::: Excerpted records :::

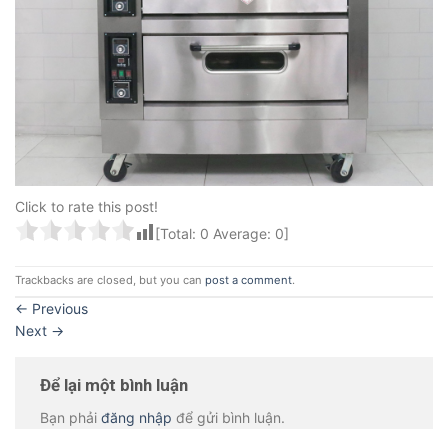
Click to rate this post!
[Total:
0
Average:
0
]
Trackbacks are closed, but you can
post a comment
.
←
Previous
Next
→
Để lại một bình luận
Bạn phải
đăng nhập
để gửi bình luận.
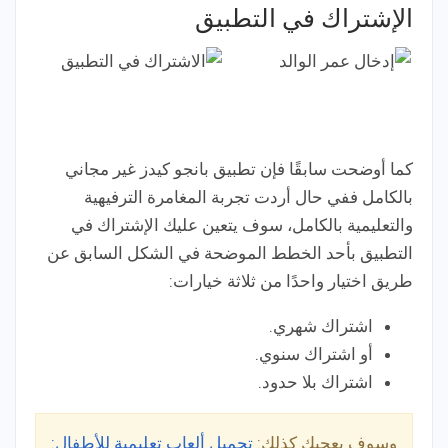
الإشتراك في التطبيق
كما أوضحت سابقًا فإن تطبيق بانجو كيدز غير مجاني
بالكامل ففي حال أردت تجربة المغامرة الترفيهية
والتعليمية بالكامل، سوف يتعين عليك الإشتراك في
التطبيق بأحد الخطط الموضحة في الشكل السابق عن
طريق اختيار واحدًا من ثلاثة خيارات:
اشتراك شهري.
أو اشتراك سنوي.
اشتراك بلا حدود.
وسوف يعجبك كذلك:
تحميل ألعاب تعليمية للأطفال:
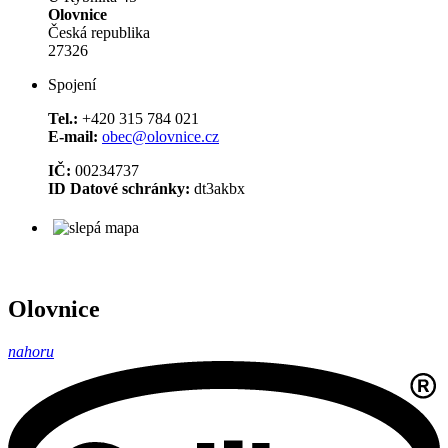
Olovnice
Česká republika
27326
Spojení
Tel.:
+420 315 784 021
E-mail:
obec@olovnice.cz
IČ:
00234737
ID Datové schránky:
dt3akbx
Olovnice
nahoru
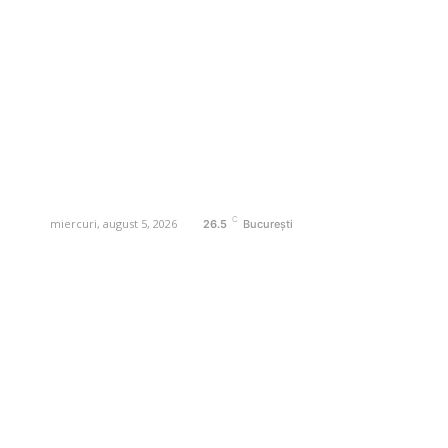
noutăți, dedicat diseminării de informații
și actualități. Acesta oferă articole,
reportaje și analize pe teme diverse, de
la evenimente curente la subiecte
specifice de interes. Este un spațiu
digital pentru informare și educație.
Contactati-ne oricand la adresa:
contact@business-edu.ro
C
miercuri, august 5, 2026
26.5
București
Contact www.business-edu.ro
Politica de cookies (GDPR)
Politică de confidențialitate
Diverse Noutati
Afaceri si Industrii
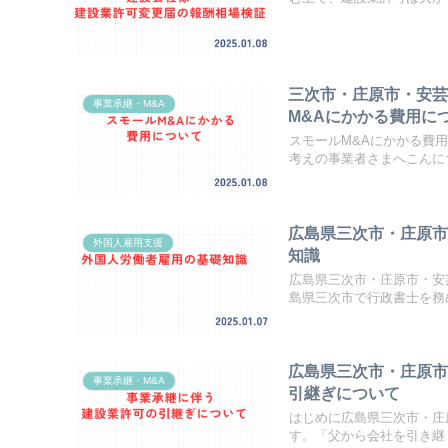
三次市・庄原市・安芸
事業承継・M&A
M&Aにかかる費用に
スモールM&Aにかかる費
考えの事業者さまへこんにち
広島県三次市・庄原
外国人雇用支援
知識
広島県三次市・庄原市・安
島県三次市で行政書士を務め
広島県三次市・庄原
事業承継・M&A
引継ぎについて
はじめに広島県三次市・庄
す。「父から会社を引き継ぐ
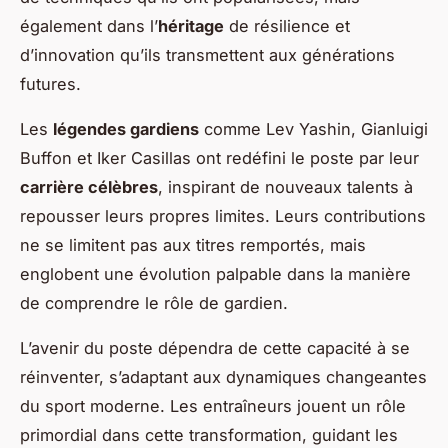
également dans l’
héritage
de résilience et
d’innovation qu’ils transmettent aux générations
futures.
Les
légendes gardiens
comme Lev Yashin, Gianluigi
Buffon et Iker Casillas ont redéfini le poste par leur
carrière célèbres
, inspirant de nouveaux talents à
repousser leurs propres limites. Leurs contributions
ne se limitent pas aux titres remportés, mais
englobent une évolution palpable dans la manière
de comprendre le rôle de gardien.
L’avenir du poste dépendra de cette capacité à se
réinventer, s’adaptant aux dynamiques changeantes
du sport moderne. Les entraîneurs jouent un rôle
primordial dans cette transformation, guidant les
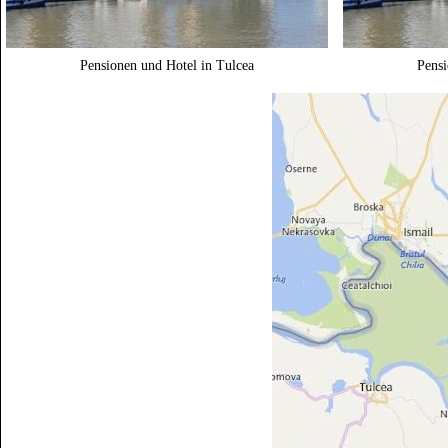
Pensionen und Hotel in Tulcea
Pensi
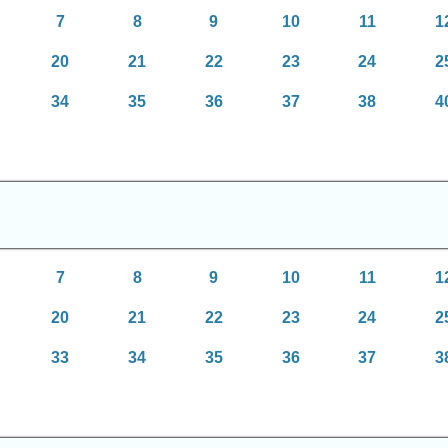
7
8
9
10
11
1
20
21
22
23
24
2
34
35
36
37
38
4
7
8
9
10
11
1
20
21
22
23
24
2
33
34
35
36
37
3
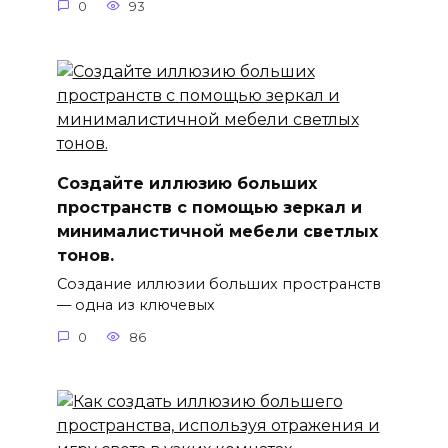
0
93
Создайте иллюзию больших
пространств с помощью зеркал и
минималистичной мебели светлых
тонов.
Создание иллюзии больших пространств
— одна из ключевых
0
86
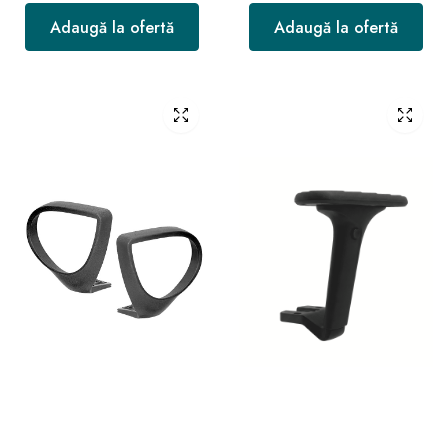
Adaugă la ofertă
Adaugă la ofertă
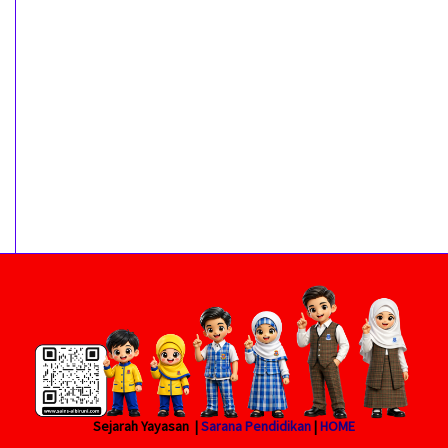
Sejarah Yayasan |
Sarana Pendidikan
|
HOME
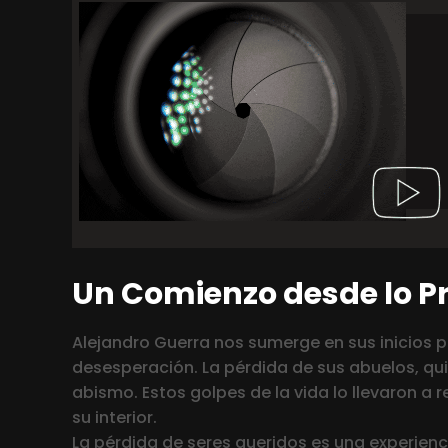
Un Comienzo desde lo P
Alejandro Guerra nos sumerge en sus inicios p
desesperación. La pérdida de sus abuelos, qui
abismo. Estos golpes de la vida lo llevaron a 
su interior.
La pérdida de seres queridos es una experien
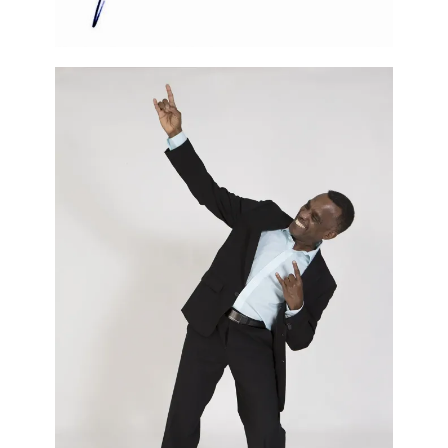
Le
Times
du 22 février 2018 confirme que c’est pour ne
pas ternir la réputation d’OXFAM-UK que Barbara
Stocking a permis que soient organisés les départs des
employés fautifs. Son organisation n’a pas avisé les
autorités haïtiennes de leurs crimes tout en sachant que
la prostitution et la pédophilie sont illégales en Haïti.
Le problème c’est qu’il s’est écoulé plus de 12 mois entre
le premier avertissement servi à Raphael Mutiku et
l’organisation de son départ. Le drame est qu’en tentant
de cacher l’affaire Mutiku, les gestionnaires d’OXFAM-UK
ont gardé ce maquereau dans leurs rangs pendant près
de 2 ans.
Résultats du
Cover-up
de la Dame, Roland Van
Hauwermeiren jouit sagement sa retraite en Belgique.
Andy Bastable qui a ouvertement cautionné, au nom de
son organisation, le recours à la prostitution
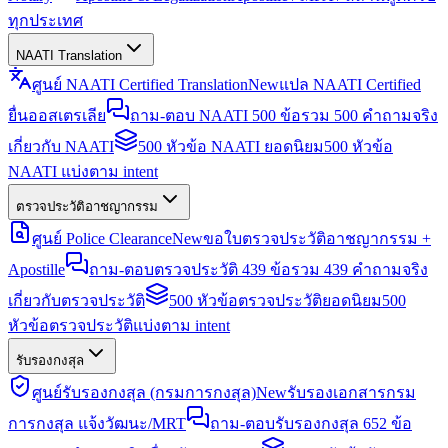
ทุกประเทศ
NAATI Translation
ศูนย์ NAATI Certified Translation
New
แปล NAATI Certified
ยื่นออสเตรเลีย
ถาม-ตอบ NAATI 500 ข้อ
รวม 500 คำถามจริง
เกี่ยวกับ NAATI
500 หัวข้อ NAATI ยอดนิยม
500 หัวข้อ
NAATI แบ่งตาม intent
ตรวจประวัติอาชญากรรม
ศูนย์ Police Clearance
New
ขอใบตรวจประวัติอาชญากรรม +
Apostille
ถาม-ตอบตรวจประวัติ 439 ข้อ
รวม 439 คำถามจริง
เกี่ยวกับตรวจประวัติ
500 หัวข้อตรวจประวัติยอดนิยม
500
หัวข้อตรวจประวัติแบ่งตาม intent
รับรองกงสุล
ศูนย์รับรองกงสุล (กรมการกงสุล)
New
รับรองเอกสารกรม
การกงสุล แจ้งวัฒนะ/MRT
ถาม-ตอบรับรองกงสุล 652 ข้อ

:::

**Goal of the exercise**
Repeat the records in full and exactly, leaving every picture out.

**Exercise output**
Click to rate this post!
[Total:
0
Average:
0
]
Trackbacks are closed, but you can
post a comment
.
←
Previous
Next
→
Để lại một bình luận
Bạn phải
đăng nhập
để gửi bình luận.
الإشتراك في التطبيق
كما أوضحت سابقًا فإن تطبيق بانجو كيدز غير مجاني
بالكامل ففي حال أردت تجربة المغامرة الترفيهية
والتعليمية بالكامل، سوف يتعين عليك الإشتراك في
التطبيق بأحد الخطط الموضحة في الشكل السابق عن
طريق اختيار واحدًا من ثلاثة خيارات:
اشتراك شهري.
أو اشتراك سنوي.
اشتراك بلا حدود.
وسوف يعجبك كذلك:
تحميل ألعاب تعليمية للأطفال:
Olovnice
Česká republika
27326
Spojení
Tel.:
+420 315 784 021
E-mail:
obec@olovnice.cz
IČ:
00234737
ID Datové schránky:
dt3akbx
Olovnice
nahoru
noutăți, dedicat diseminării de informații
și actualități. Acesta oferă articole,
reportaje și analize pe teme diverse, de
la evenimente curente la subiecte
specifice de interes. Este un spațiu
digital pentru informare și educație.
Contactati-ne oricand la adresa:
contact@business-edu.ro
C
miercuri, august 5, 2026
26.5
București
Contact www.business-edu.ro
Politica de cookies (GDPR)
Politică de confidențialitate
Diverse Noutati
Afaceri si Industrii
三次市・庄原市・安芸
事業承継・M&A
M&Aにかかる費用に
スモールM&Aにかかる費
考えの事業者さまへこんにち
広島県三次市・庄原
外国人雇用支援
知識
広島県三次市・庄原市・安
島県三次市で行政書士を務め
広島県三次市・庄原
事業承継・M&A
引継ぎについて
はじめに広島県三次市・庄
す。「父から会社を引き継ぐ
également dans l’
héritage
de résilience et
d’innovation qu’ils transmettent aux générations
futures.
Les
légendes gardiens
comme Lev Yashin, Gianluigi
Buffon et Iker Casillas ont redéfini le poste par leur
carrière célèbres
, inspirant de nouveaux talents à
repousser leurs propres limites. Leurs contributions
ne se limitent pas aux titres remportés, mais
englobent une évolution palpable dans la manière
de comprendre le rôle de gardien.
L’avenir du poste dépendra de cette capacité à se
réinventer, s’adaptant aux dynamiques changeantes
du sport moderne. Les entraîneurs jouent un rôle
primordial dans cette transformation, guidant les
Pensionen und Hotel in Tulcea
Pensi
7
8
9
10
11
1
20
21
22
23
24
2
34
35
36
37
38
4
7
8
9
10
11
1
20
21
22
23
24
2
33
34
35
36
37
3
0
93
Создайте иллюзию больших
пространств с помощью зеркал и
минималистичной мебели светлых
тонов.
Создание иллюзии больших пространств
— одна из ключевых
0
86
Adaugă la ofertă
Adaugă la ofertă
Sejarah Yayasan |
Sarana Pendidikan
|
HOME
Un Comienzo desde lo P
Alejandro Guerra nos sumerge en sus inicios p
desesperación. La pérdida de sus abuelos, qui
abismo. Estos golpes de la vida lo llevaron a 
su interior.
La pérdida de seres queridos es una experien
Le
Times
du 22 février 2018 confirme que c’est pour ne
pas ternir la réputation d’OXFAM-UK que Barbara
Stocking a permis que soient organisés les départs des
employés fautifs. Son organisation n’a pas avisé les
autorités haïtiennes de leurs crimes tout en sachant que
la prostitution et la pédophilie sont illégales en Haïti.
Le problème c’est qu’il s’est écoulé plus de 12 mois entre
le premier avertissement servi à Raphael Mutiku et
l’organisation de son départ. Le drame est qu’en tentant
de cacher l’affaire Mutiku, les gestionnaires d’OXFAM-UK
ont gardé ce maquereau dans leurs rangs pendant près
de 2 ans.
Résultats du
Cover-up
de la Dame, Roland Van
Hauwermeiren jouit sagement sa retraite en Belgique.
Andy Bastable qui a ouvertement cautionné, au nom de
son organisation, le recours à la prostitution
ทุกประเทศ
NAATI Translation
ศูนย์ NAATI Certified Translation
New
แปล NAATI Certified
ยื่นออสเตรเลีย
ถาม-ตอบ NAATI 500 ข้อ
รวม 500 คำถามจริง
เกี่ยวกับ NAATI
500 หัวข้อ NAATI ยอดนิยม
500 หัวข้อ
NAATI แบ่งตาม intent
ตรวจประวัติอาชญากรรม
ศูนย์ Police Clearance
New
ขอใบตรวจประวัติอาชญากรรม +
Apostille
ถาม-ตอบตรวจประวัติ 439 ข้อ
รวม 439 คำถามจริง
เกี่ยวกับตรวจประวัติ
500 หัวข้อตรวจประวัติยอดนิยม
500
หัวข้อตรวจประวัติแบ่งตาม intent
รับรองกงสุล
ศูนย์รับรองกงสุล (กรมการกงสุล)
New
รับรองเอกสารกรม
การกงสุล แจ้งวัฒนะ/MRT
ถาม-ตอบรับรองกงสุล 652 ข้อ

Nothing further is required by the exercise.